__What you have to do__
Each record below is to be output unchanged, and any picture is to be dropped.

__Records to use__
=== Section Start ===

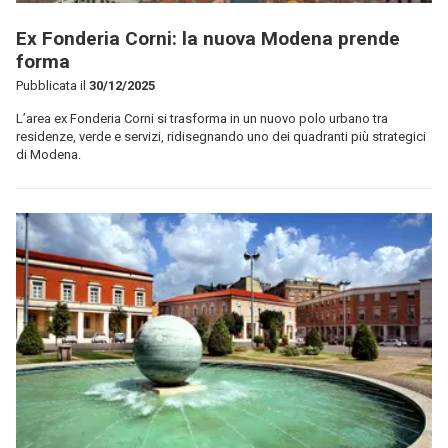
Ex Fonderia Corni: la nuova Modena prende
forma
Pubblicata il
30/12/2025
L’area ex Fonderia Corni si trasforma in un nuovo polo urbano tra
residenze, verde e servizi, ridisegnando uno dei quadranti più strategici
di Modena.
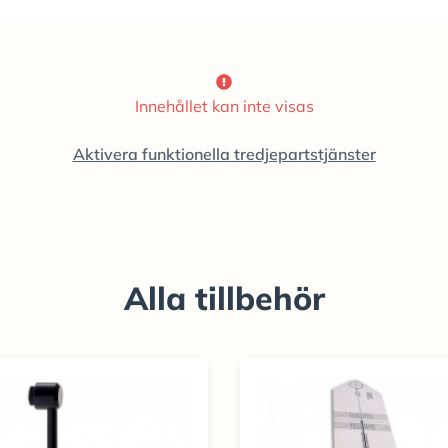
Innehållet kan inte visas
Aktivera funktionella tredjepartstjänster
Alla tillbehör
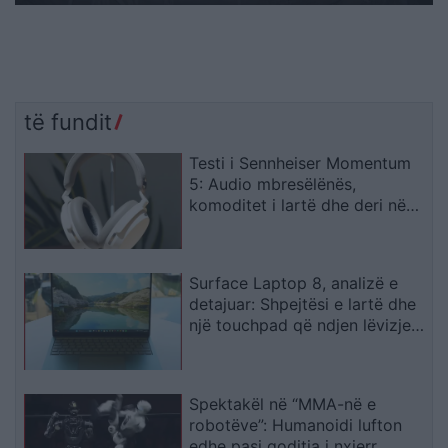
të fundit
Testi i Sennheiser Momentum
5: Audio mbresëlënës,
komoditet i lartë dhe deri në
57 orë autonomi
Surface Laptop 8, analizë e
detajuar: Shpejtësi e lartë dhe
një touchpad që ndjen lëvizjen
e gishtave
Spektakël në “MMA-në e
robotëve”: Humanoidi lufton
edhe pasi goditja i nxjerr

=== Section End ===

__Output below__
Ex Fonderia Corni: la nuova Modena prende
forma
Pubblicata il
30/12/2025
L’area ex Fonderia Corni si trasforma in un nuovo polo urbano tra
residenze, verde e servizi, ridisegnando uno dei quadranti più strategici
di Modena.
Innehållet kan inte visas
Aktivera funktionella tredjepartstjänster
Alla tillbehör
të fundit
Testi i Sennheiser Momentum
5: Audio mbresëlënës,
komoditet i lartë dhe deri në
57 orë autonomi
Surface Laptop 8, analizë e
detajuar: Shpejtësi e lartë dhe
një touchpad që ndjen lëvizjen
e gishtave
Spektakël në “MMA-në e
robotëve”: Humanoidi lufton
edhe pasi goditja i nxjerr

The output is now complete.